**Exercise**
Transcribe each entry in full, and leave the images out.

**Data supplied**
----------
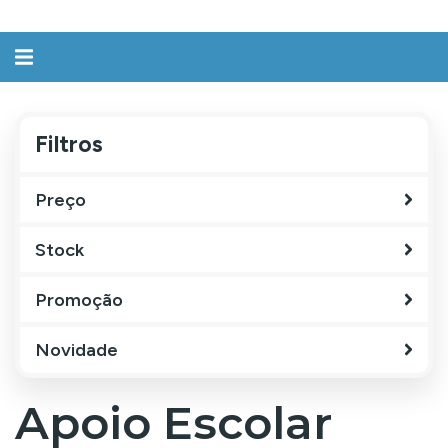
Alternar
navegação
Filtros
Filtros
Preço
Stock
Promoção
Novidade
Apoio Escolar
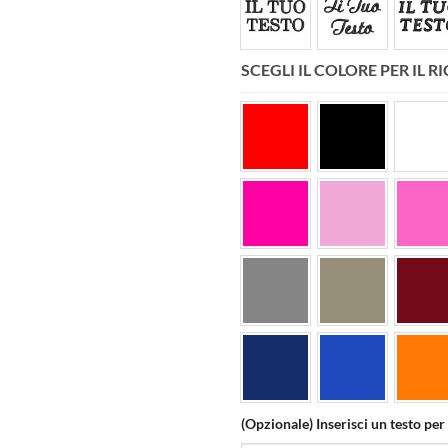
SCEGLI IL COLORE PER IL
(Opzionale) Inserisci un testo per 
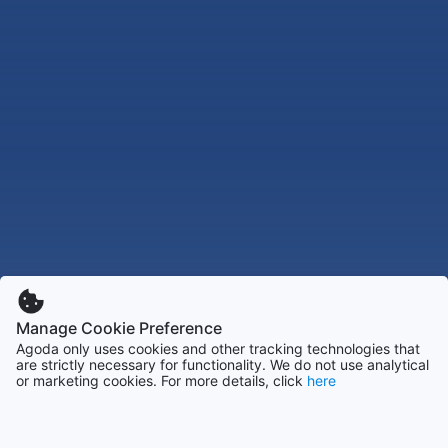
Manage Cookie Preference
Agoda only uses cookies and other tracking technologies that
are strictly necessary for functionality. We do not use analytical
or marketing cookies. For more details, click
here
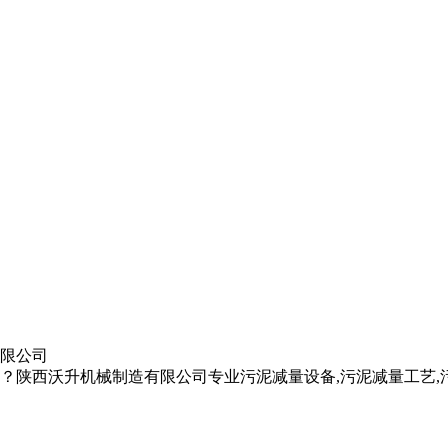
有限公司
？陕西沃升机械制造有限公司专业污泥减量设备,污泥减量工艺,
----------
**Written solution**
Alternar
navegação
Filtros
Filtros
Preço
Stock
Promoção
Novidade
Apoio Escolar
SCEGLI IL COLORE PER IL
(Opzionale) Inserisci un testo per 
Manage Cookie Preference
Agoda only uses cookies and other tracking technologies that
are strictly necessary for functionality. We do not use analytical
or marketing cookies. For more details, click
here
有限公司
？陕西沃升机械制造有限公司专业污泥减量设备,污泥减量工艺,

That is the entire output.